The field to predict is cnt which contains a count value ranging from 1 to 977, representing the number of bike rentals within a specific hour. Our main goal is to construct effective features in the training data, so we build two models using the same algorithm, but with two different datasets. Using the Split Data module in the visual designer, we split the input data in such a way that the training data contains records for the year 2011, and the testing data, records for 2012. Both datasets have the same raw data at the origin, but we added different additional features to each training set:

  • Set A = weather + holiday + weekday + weekend features for the predicted day
  • Set B = number of bikes that were rented in each of the previous 12 hours

We are building two training datasets by combining the feature set as follows:

  • Training set 1: feature set A only
  • Training set 2: feature sets A+B

For the model, we are using regression because the number of rentals (the label column) contains continuos real numbers. As the algorithm for the experiment, we will be using the Boosted Decision Tree Regression.

Exercise 1: Data pre-processing using the Pipeline Authoring Editor

Task 1: Upload Dataset

  1. In Azure portal, open the available machine learning workspace.

  2. Select Launch Studio under the Try the new Azure Machine Learning studio message.

    Launch Azure Machine Learning studio.

  3. When you first launch the studio, you may need to set the directory and subscription. If so, you will see this screen:

    Launch Azure Machine Learning studio.

    For the directory, select Udacity and for the subscription, select Udacity Cloud labs sub-04. For the machine learning workspace, you may see multiple options listed. Select any of these (it doesn't matter which) and then click Get started.
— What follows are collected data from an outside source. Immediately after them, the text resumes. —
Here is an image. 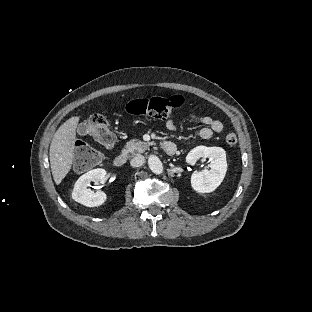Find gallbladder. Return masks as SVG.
<instances>
[{"label": "gallbladder", "mask_w": 312, "mask_h": 312, "mask_svg": "<svg viewBox=\"0 0 312 312\" xmlns=\"http://www.w3.org/2000/svg\"><path fill=\"white\" fill-rule=\"evenodd\" d=\"M88 124L87 123H80L78 125V129L77 132L80 136H85L86 134H88Z\"/></svg>", "instance_id": "obj_1"}]
</instances>
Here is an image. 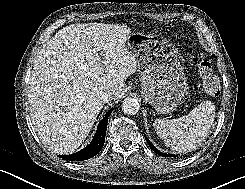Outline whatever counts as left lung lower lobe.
Wrapping results in <instances>:
<instances>
[{
  "label": "left lung lower lobe",
  "mask_w": 245,
  "mask_h": 189,
  "mask_svg": "<svg viewBox=\"0 0 245 189\" xmlns=\"http://www.w3.org/2000/svg\"><path fill=\"white\" fill-rule=\"evenodd\" d=\"M145 139H146L147 143L149 144V146L151 147V149L154 152H156L158 155L163 156V157H174V156H176V155H173V154H165V153L160 152L158 149H156L154 147V145L149 141L148 138L145 137Z\"/></svg>",
  "instance_id": "obj_1"
}]
</instances>
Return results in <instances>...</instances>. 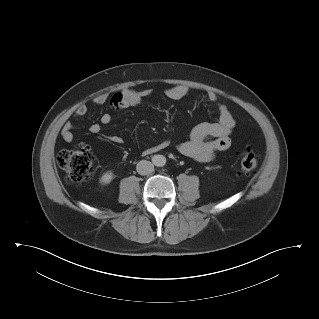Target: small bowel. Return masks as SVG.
<instances>
[{"mask_svg": "<svg viewBox=\"0 0 319 319\" xmlns=\"http://www.w3.org/2000/svg\"><path fill=\"white\" fill-rule=\"evenodd\" d=\"M187 93L188 88L184 85H174L165 91L166 96L171 100H180ZM120 95L122 97V108H128L140 104L151 95V91L149 89H127ZM207 98L210 102L217 103L218 120L196 125L191 130L189 138L177 145V150L180 154L199 162L212 161L217 153L228 149L230 146L229 135L235 127V119L229 108L225 104L218 102V95L213 91H209ZM93 102L96 106H104L109 102V95L105 93L99 94L94 98ZM87 111V106L81 104L76 109L75 115L77 118H82ZM111 121L112 116L109 113H104L101 115L99 123L92 124L89 127V131L95 135L102 134L103 126L110 124ZM74 128L73 123L70 121L64 124L61 130V137L65 142L71 143L74 140ZM105 138L114 144H121L123 141L118 135H107ZM168 145V141H162L146 148L143 153L146 155L152 154L167 148Z\"/></svg>", "mask_w": 319, "mask_h": 319, "instance_id": "obj_1", "label": "small bowel"}]
</instances>
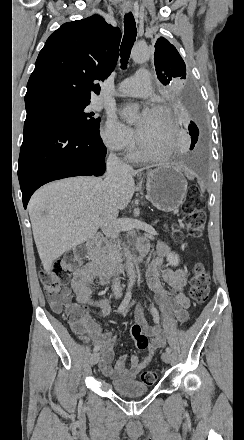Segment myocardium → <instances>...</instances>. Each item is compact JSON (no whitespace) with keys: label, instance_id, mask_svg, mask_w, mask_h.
<instances>
[{"label":"myocardium","instance_id":"1","mask_svg":"<svg viewBox=\"0 0 244 440\" xmlns=\"http://www.w3.org/2000/svg\"><path fill=\"white\" fill-rule=\"evenodd\" d=\"M154 111L166 113L169 118V124L165 131L164 137L159 141L158 145H160L163 148V152L160 155H156L152 157V160L155 162H166L169 160L171 155V148H172V121H173V112L172 110L165 105H156L152 108ZM141 138L137 139L138 143H141L143 146H153V145H147L145 137L141 134L140 130H138Z\"/></svg>","mask_w":244,"mask_h":440}]
</instances>
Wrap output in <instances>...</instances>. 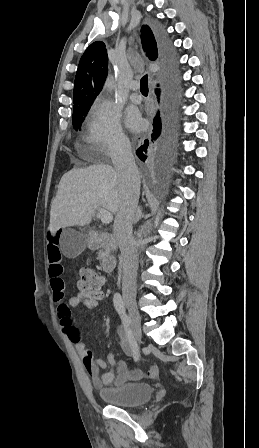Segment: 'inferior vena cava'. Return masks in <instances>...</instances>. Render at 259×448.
I'll use <instances>...</instances> for the list:
<instances>
[{"mask_svg":"<svg viewBox=\"0 0 259 448\" xmlns=\"http://www.w3.org/2000/svg\"><path fill=\"white\" fill-rule=\"evenodd\" d=\"M112 162L120 182V204L114 220V234L123 266L122 292L125 304L135 302L138 254L132 236V224L140 194V174L127 138H118L112 150Z\"/></svg>","mask_w":259,"mask_h":448,"instance_id":"inferior-vena-cava-1","label":"inferior vena cava"}]
</instances>
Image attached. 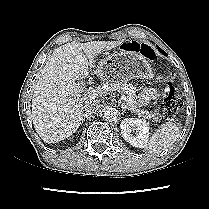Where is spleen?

  4. From the studio, select Datasets, + Create dataset, From web files. This will open the Create dataset from web files dialog on the right.

    Image highlights the steps to open the create dataset from web files dialog.

  5. In the Web URL field provide the following URL for the training data file: https://introtomlsampledata.blob.core.windows.net/data/bike-rental/bike-rental-hour.csv

  6. Provide Bike Rental Hourly as the Name, leave the remaining values at their defaults and select Next.

    Upload bike-rental-hour.csv from a URL.

  7. Select the option to only first file has headers in the Settings and preview dialog and then select Next, Next and Create to confirm all details in registering the dataset.

    Preview the Bike Rentals Hourly dataset schema.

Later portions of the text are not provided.